Biskupi, wymieniwszy pozdrowienia, weszli do środka. Zbrojni i pachołcy z pochodniami obstawili budynek szczelnym kordonem, strzelcy konni ruszyli patrolować okolicę. Reynevan, głaszcząc konia po chrapach, wycofał się w mrok. Należało wracać. O tym, by podkraść się i podsłuchać, o czym dostojnicy będą rozmawiać, nie było nawet co marzyć.
– Polskie mrzonki – powiedział biskup wrocławski. – Polskie mrzonki o Śląsku. Nareszcie wylazło szydło z wora. Heretycy, apostaci i sprzymierzeni z nimi polscy odszczepieńcy splądrowali księstwo raciborskie, spustoszyli ziemię kozielską, spalili Krapkowice, Brzeg i Ujazd, ograbili i zrujnowali klasztor cystersów w Jemielnicy, napadli na Bytom, teraz idą na Gliwice i Toszek. A na granicy stoi polskie wojsko koronne, gotowe do zbrojnej interwencji i aneksji Górnego Śląska. A ty, krakowski biskupie, miast w Krakowie klątwę rzucać na króla poganina, miast Szafrańców, Zbąskich, Melsztyńskich i innych polskich popleczników herezji na stosach palić, ze mną się na spotkania umawiasz, rokować chcesz, umowy zawierać. Jakie? Względem czego? Rzekłem rok temu twemu posłowi, Bnińskiemu Łodzicowi, że o polską interwencję nie poproszę. Nigdy.

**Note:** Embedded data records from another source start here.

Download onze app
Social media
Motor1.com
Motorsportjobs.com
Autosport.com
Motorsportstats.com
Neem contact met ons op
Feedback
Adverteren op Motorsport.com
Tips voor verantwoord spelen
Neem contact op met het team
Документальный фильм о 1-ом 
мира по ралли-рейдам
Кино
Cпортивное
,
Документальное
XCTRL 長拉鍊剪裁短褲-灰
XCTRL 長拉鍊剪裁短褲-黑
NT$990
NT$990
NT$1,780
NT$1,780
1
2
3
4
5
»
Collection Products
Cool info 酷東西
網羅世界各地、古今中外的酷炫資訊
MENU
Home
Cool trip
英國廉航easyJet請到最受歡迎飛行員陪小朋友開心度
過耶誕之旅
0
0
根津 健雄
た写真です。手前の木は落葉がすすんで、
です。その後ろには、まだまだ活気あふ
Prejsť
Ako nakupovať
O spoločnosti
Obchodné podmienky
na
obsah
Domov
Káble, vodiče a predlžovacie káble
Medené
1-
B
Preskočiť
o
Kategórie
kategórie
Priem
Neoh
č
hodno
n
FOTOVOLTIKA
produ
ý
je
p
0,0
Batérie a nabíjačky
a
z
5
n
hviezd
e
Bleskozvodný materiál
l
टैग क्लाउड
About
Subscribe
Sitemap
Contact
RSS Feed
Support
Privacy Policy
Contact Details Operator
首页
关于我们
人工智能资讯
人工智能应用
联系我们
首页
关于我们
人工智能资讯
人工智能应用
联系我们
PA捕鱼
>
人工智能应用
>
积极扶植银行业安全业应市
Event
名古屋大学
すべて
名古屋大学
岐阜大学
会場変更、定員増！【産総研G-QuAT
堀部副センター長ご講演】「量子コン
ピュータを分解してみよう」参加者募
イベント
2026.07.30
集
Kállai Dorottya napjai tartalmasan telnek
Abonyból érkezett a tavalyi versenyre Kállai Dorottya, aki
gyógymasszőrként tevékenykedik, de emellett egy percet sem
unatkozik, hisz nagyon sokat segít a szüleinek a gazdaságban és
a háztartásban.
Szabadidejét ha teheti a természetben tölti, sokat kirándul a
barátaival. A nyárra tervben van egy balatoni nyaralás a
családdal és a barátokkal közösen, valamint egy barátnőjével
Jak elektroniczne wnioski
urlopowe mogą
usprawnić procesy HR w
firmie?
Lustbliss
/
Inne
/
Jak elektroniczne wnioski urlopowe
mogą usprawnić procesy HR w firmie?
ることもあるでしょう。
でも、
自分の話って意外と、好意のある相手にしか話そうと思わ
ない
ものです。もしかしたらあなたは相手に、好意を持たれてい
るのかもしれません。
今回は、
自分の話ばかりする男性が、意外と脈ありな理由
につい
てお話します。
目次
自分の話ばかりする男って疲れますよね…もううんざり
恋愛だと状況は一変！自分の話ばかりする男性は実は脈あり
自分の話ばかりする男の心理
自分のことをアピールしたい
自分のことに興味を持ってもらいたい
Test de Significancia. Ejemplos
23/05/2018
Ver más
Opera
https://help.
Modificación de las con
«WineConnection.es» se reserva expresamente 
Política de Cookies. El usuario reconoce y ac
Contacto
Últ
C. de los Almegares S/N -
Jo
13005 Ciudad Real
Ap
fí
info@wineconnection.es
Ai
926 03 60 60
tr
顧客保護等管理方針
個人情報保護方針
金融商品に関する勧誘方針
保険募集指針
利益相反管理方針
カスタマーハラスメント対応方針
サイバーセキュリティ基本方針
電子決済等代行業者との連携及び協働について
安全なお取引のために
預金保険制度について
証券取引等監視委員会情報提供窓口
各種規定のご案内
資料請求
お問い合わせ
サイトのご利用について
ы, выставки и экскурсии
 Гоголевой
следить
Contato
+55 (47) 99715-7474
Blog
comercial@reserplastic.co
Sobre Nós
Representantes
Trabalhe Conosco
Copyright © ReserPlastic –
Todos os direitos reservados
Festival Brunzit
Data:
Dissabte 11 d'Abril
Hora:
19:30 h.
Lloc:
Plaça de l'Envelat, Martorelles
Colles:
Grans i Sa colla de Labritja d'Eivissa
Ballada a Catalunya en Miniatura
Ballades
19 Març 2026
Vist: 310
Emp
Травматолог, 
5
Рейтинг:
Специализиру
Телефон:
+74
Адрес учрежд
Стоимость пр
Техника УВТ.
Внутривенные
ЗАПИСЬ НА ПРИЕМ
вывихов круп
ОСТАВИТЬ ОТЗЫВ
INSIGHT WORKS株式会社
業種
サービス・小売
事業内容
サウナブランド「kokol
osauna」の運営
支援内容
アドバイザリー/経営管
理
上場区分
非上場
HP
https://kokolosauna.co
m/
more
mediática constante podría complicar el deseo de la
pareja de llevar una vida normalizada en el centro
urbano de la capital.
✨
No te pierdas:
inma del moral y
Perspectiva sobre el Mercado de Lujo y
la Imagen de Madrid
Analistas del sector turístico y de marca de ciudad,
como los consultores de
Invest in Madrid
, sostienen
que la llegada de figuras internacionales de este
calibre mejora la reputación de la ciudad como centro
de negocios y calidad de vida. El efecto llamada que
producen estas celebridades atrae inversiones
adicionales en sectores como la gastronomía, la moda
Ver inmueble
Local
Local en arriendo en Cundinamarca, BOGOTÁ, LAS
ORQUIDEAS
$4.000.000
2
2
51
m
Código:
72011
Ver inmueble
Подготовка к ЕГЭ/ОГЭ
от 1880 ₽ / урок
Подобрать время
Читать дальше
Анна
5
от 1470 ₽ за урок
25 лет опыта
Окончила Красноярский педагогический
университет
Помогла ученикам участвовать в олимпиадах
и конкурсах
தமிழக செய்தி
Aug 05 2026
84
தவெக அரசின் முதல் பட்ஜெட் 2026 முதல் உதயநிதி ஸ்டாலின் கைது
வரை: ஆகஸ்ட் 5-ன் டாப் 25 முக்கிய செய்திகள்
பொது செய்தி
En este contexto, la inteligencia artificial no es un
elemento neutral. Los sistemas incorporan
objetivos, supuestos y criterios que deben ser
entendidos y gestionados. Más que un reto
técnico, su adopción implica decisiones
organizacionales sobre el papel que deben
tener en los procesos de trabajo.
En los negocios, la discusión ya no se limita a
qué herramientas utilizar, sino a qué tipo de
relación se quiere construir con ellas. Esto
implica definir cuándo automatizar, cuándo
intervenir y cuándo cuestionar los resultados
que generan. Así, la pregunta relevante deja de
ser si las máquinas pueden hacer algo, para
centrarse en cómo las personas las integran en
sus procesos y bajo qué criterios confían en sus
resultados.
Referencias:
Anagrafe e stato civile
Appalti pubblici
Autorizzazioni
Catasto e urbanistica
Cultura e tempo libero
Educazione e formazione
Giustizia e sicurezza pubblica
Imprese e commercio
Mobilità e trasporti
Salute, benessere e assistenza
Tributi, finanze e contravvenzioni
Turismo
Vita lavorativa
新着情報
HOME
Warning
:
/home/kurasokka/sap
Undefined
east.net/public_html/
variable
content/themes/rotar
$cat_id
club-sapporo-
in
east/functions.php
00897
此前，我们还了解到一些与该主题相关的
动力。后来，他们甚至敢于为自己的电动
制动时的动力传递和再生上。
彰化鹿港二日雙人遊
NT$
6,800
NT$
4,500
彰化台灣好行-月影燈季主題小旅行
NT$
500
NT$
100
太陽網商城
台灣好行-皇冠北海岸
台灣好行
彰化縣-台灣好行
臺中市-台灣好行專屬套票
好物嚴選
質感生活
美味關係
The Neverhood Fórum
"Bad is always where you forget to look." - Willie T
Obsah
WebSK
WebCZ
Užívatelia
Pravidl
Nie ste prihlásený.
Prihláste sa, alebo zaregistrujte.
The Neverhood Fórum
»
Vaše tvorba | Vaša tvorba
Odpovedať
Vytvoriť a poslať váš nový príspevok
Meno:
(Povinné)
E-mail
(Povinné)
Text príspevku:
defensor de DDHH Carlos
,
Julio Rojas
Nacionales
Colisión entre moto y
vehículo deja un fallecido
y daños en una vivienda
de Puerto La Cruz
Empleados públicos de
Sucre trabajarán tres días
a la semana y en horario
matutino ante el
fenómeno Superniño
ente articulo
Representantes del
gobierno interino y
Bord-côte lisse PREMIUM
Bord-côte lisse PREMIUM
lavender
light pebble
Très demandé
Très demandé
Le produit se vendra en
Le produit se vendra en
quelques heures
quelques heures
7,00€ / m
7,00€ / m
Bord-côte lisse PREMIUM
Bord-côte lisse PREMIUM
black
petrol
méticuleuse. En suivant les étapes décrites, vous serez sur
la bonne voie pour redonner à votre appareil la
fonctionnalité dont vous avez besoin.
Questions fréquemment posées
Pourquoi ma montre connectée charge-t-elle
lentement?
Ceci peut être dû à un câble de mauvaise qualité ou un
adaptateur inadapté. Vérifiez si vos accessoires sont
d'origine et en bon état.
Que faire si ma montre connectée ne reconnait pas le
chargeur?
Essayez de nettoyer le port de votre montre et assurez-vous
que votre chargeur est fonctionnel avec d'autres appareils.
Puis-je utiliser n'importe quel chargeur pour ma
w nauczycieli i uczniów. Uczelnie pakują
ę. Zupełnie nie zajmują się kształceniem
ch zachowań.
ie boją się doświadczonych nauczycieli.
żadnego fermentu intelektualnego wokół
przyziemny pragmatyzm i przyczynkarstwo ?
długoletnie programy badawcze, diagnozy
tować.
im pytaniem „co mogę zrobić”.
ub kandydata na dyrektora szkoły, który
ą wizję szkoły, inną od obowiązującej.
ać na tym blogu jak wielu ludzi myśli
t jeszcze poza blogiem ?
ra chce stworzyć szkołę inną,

– Wojsko polskie na Śląsk nie wkroczy, póki król Władysław rozkazu nie wyda.
– Też mi gwarancja. Jagiełło to stary grzyb. Słucha tego, co mu w uszy nasączą.
– Fakt – zgodził się Zbigniew Oleśnicki. – A sączą różni. W tym fautorzy herezji, ruscy schizmatycy i ci, co radzi by widzieć Litwę oderwaną od Polski. A wasz król, Zygmunt Luksemburski, pomaga im, złoszcząc Jagiełłę obietnicami korony dla Witolda.
– Król Zygmunt – dumnie uniósł głowę Konrad – może rozdawać korony, komu chce.
– Będzie mógł, gdy zostanie cesarzem, co wcale nie jest takie znowu pewne. Na razie król Zygmunt dla swych partykularnych i krótkowzrocznych interesów naraża Kościół powszechny. I misję, którą Kościół ma do spełnienia na Wschodzie. Misję chrześcijańską, cywilizacyjną i ewangeliczną.
– Misję, którą ma wypełnić Polska? Mesjasz i naród wybrany, przedmurze chrześcijaństwa? Grzeszysz pychą, Zbyszku, polską pychą. Misję, o której mówisz, z równym powodzeniem wypełni król Witold.
Biskup krakowski wsunął dłonie w rękawy szuby.
– Koronowany król Witold niczego nie wypełni – odrzekł. – Jego nie obchodzi ani misja, ani Rzym. Jego obchodzi tylko i wyłącznie władza. Stolica Apostolska o tym wie, dlatego koronacji Witolda nie usankcjonuje. Stolica Apostolska wie, że na wschodzie oprzeć może się tylko o Polskę, tylko w Polsce może pokładać nadzieję, zarówno w walce ze schizmą, jak i z herezją. Kto osłabia Polskę, rozbijając jej unię z Litwą, jest wrogiem nie tylko Polski, ale i Kościoła.
– Obecnemu papieżowi wróżbici dają niecały rok życia. A jego następca może mniej Polaków kochać. Zwłaszcza gdy się przekona, kto jest prawdziwym chrześcijaninem. Kto potajemnie wspiera i dozbraja kacerzy, a kto walczy z nimi zbrojnie, niszczy ich ogniem i żelazem, definitywnie kres heretyckiej ohydzie kładąc.